May Alcott made this sketch of Louisa writing during their 1870–71 European tour. Alcott wrote from abroad, “May was in heaven and kept having raptures over the gables, the turrets with storks on them, the fountains, people and churches” (Louisa May Alcott, Journals, p. 130). (Louisa May Alcott Memorial Association)
Alcott swore to become “a father” to her nephews.100 She did much to honor that pledge, including putting on plays with them and teaching them to play “Pilgrim’s Progress” as she had done as a child. Her care of Freddie and Johnny Pratt was but one of the familial roles that Alcott played. Indeed, it is hard to think of a position in the Alcott family she did not assume, especially when someone else proved unable to fulfill it. She was, of course, the family’s principal wage earner for decades. After Lizzie, “the angel of the house,” passed away, it was Louisa who assumed the mantle of caring for her aging parents. When she went to war, her father observed that he was sending his only “son” to war. In the case of Johnny Pratt, Alcott’s surrogate fatherhood eventually transmuted into legal parenthood; in 1887, she formally adopted her nephew, who thereupon changed his name to Alcott, so that he might renew her copyrights after her death.

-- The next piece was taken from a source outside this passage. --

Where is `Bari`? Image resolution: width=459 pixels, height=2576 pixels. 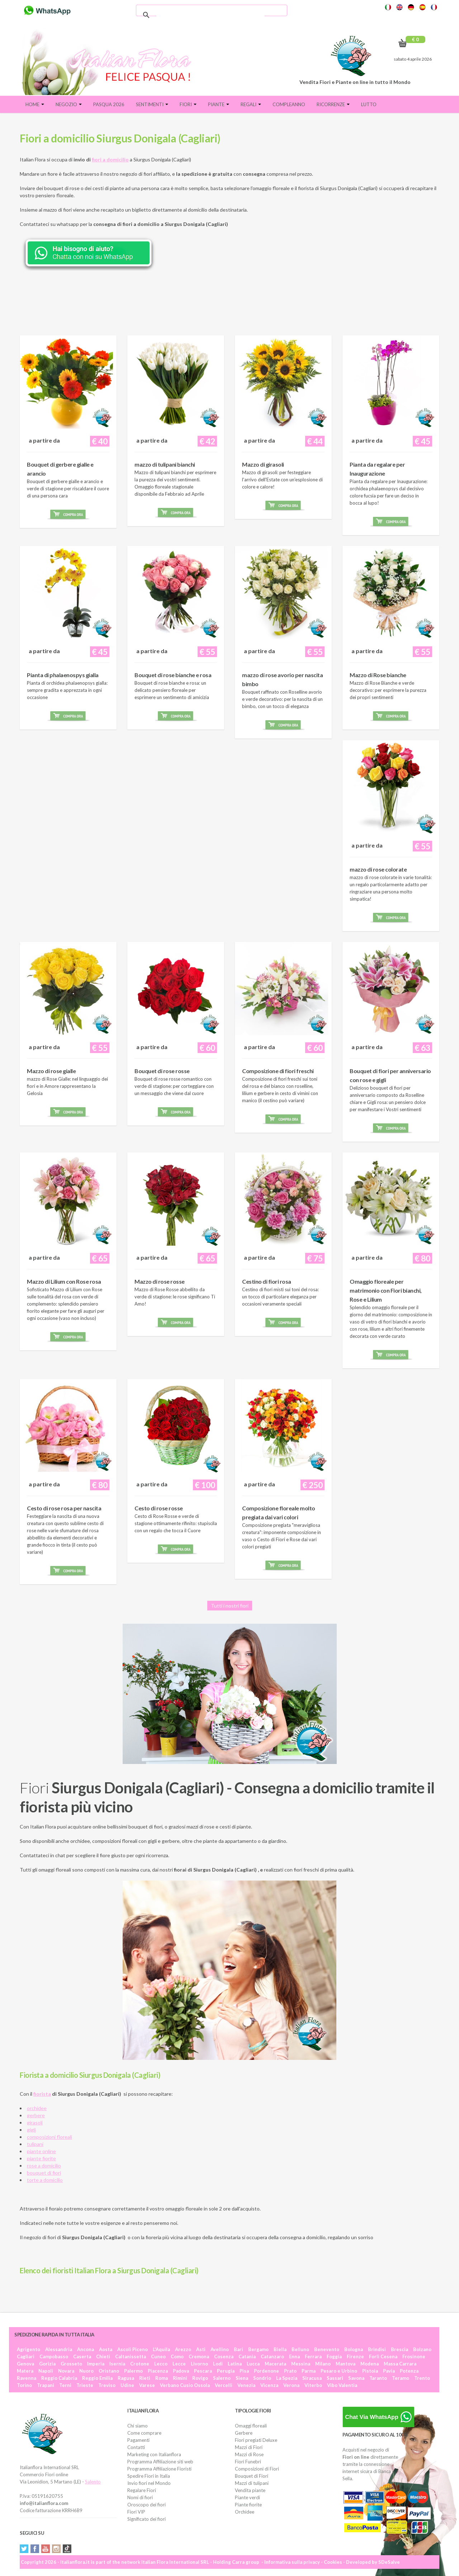 Bari is located at coordinates (238, 2349).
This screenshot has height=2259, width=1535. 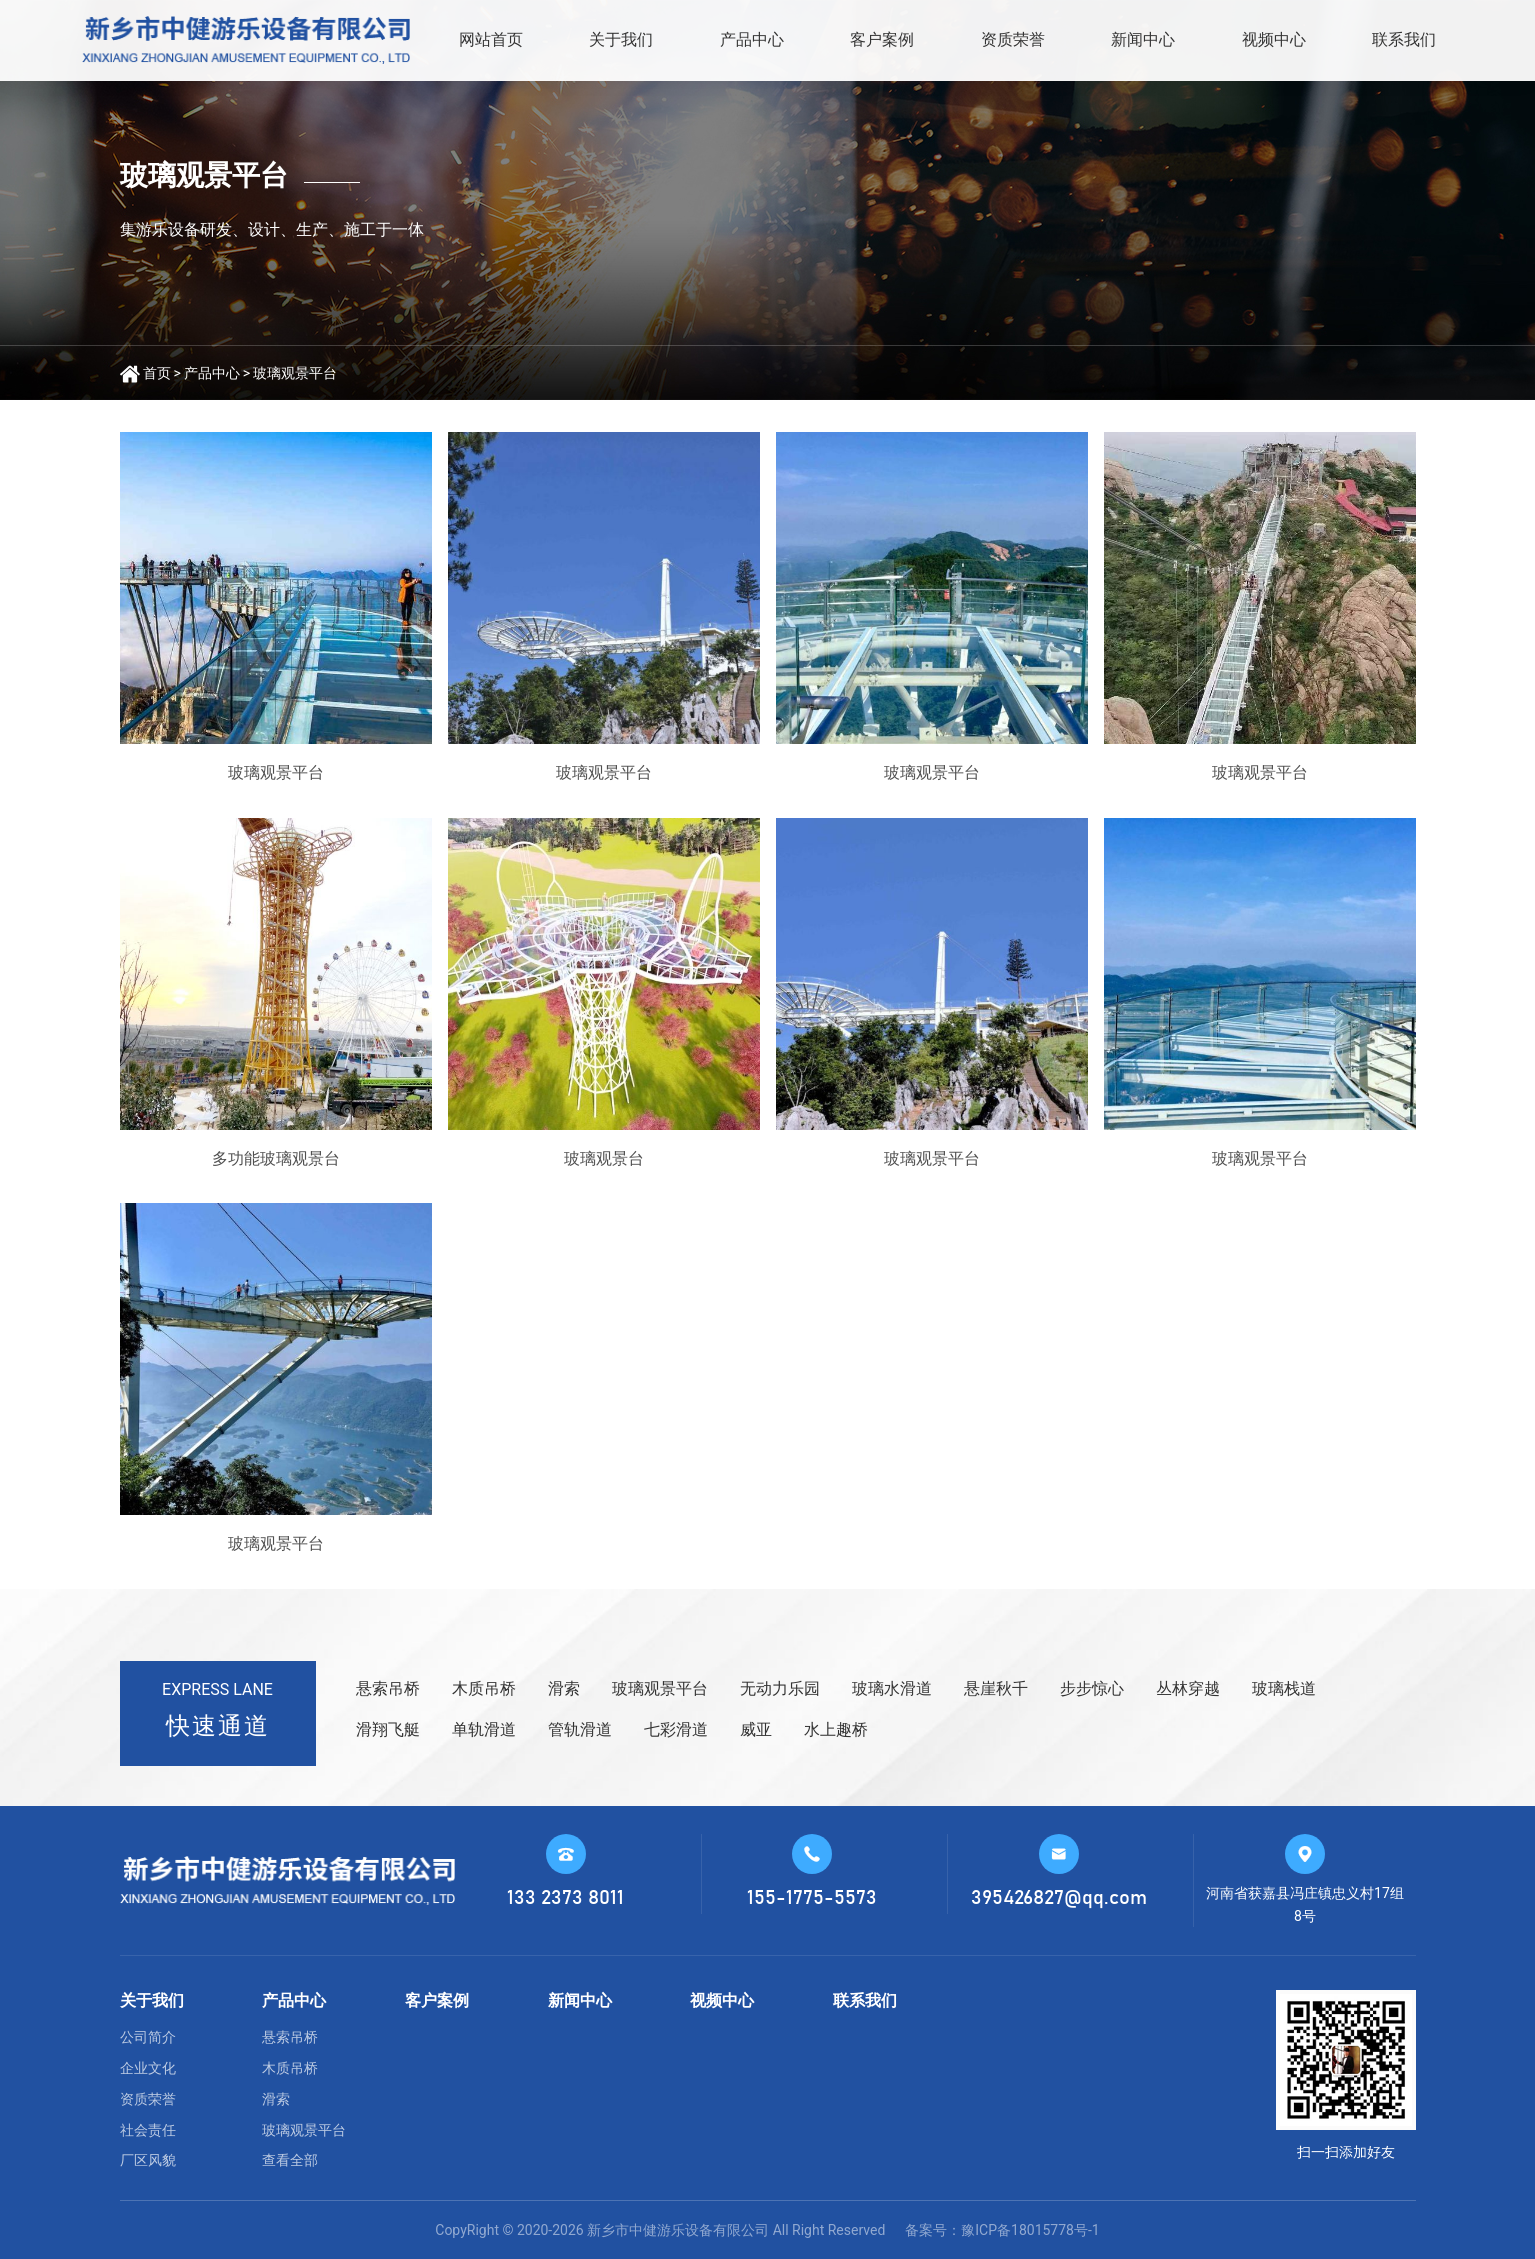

The need for Alcott to fill every conceivable function in her family grew ever stronger as age and death gradually wore away at the little group. Bronson, buoyed by his vegetarian diet and the resurgence in his career that began with Tablets, remained in robust health, “busy and bright as a boy” into his eighties.101 Abba was not so fortunate. Two years before Little Women, the real-life Marmee was already looking old and tired, showing “every sign of age.”102 Over time, Louisa came to accept that Abba was “never to be our brave, energetic leader any more.”103 In the early and mid-1870s, Alcott unstintingly spent both time and money to see to her mother’s needs. While her family obligations seemed only to multiply, Alcott’s literary output never slackened. In addition to An Old-Fashioned Girl and Little Men, the decade that followed Little Women saw the publication of Eight Cousins (1875), Rose in Bloom (1876), and Under the Lilacs (1878). In addition to those books for younger readers, she also produced a deeply thoughtful novel for adults that she called Work (1873), and the scintillating novella A Modern Mephistopheles (1877). During this period and beyond, she also supplied periodicals like St. Nicholas and The Youth’s Companion with a steady stream of stories, which she later published in bound collections like Silver Pitchers (1875), Spinning-Wheel Stories (1884), A Garland for Girls (1887), and the six-volume series Aunt Jo’s Scrap-Bag (1872–82). In her fleeting spare time, Alcott agitated for women’s suffrage. In 1879, when the Massachusetts legislature deigned to grant women the vote in school-board elections, Alcott became the first woman in Concord to register as a voter. Alcott had hoped that that honor might be claimed by her mother, but the change in the law came too late. Worn out from long years of toil, but profoundly grateful that her daughter had made her declining years happy and comfortable, Abba Alcott had died four days before Louisa’s birthday in November 1877.

After May Alcott died in 1879, her infant daughter Louisa May Nieriker (1879–1975) became Louisa’s ward.